───── Task inputs ─────

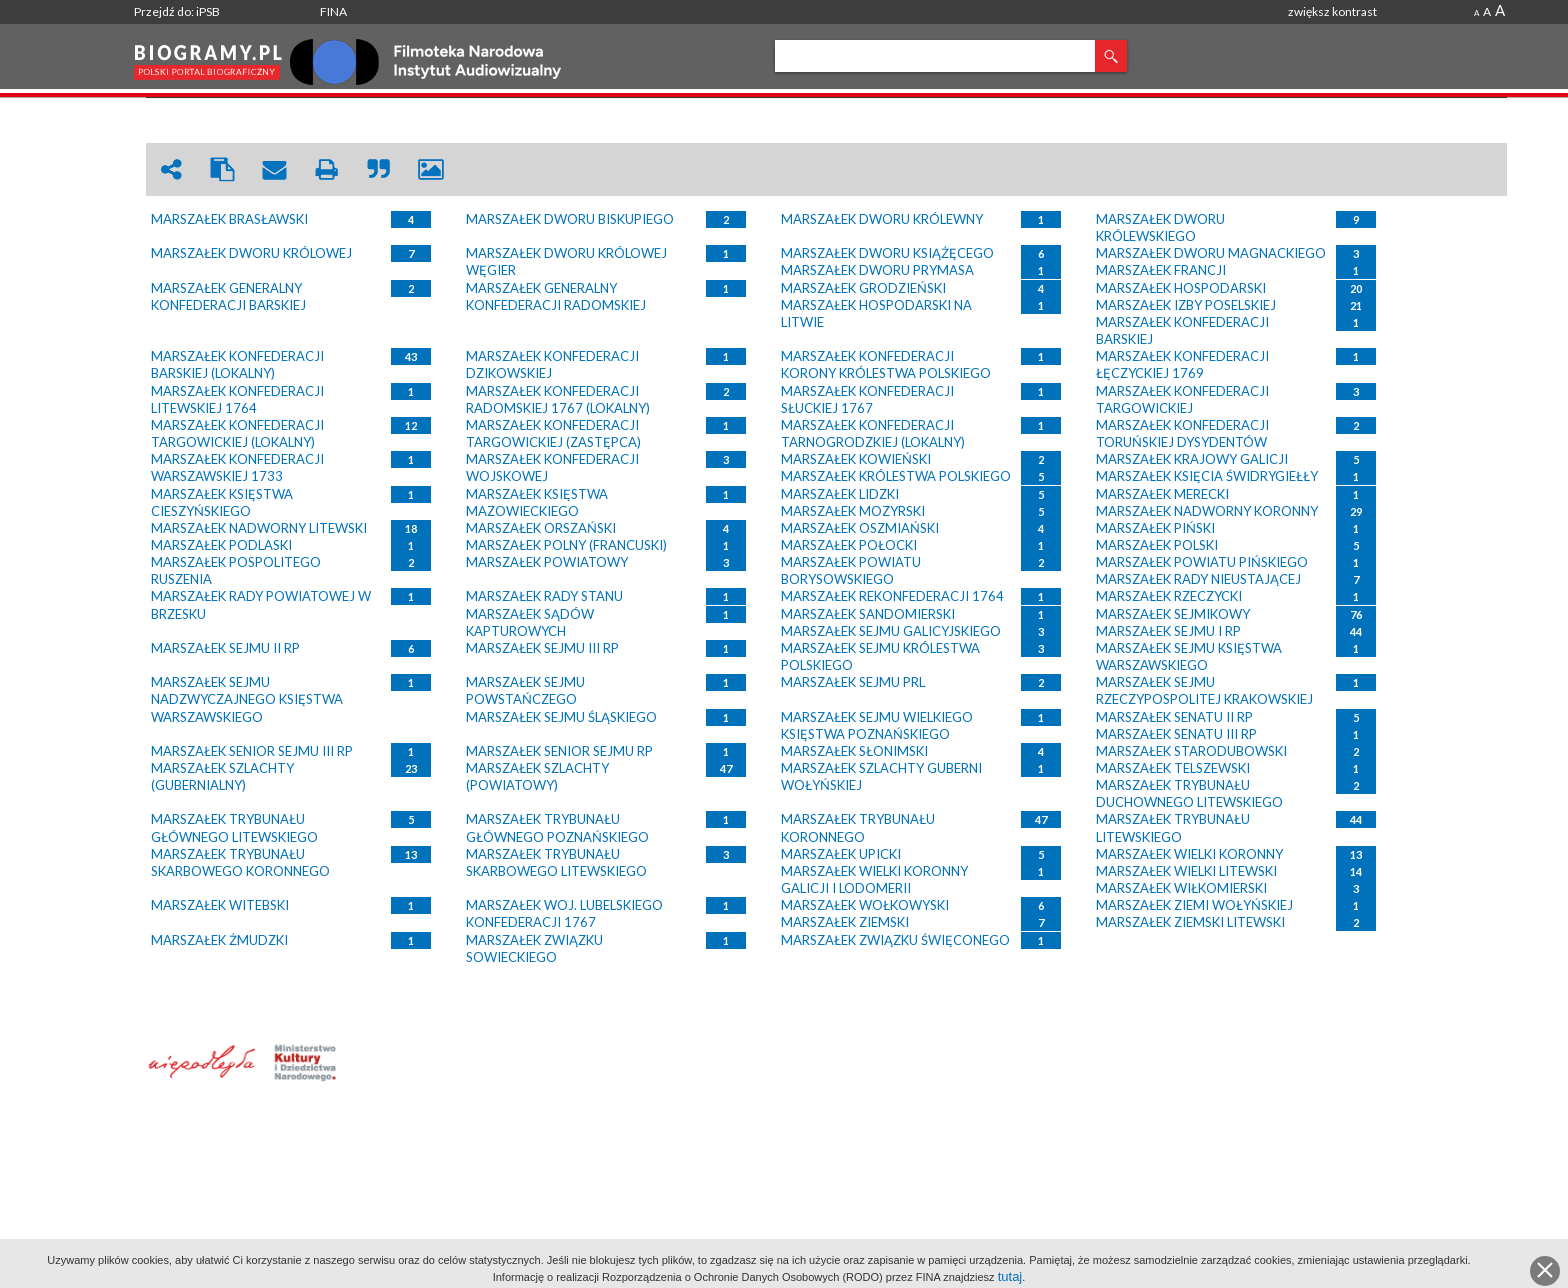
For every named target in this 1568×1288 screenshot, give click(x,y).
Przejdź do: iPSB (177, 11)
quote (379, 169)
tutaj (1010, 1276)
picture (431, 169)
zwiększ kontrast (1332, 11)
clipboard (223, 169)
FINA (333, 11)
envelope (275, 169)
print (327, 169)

─────

§ **Problem details**
The records above must all be output exactly. Omit the images.

§ **Task solution**
For every named target in this 1568×1288 screenshot, give click(x,y).
Przejdź do: iPSB (177, 11)
quote (379, 169)
tutaj (1010, 1276)
picture (431, 169)
zwiększ kontrast (1332, 11)
clipboard (223, 169)
FINA (333, 11)
envelope (275, 169)
print (327, 169)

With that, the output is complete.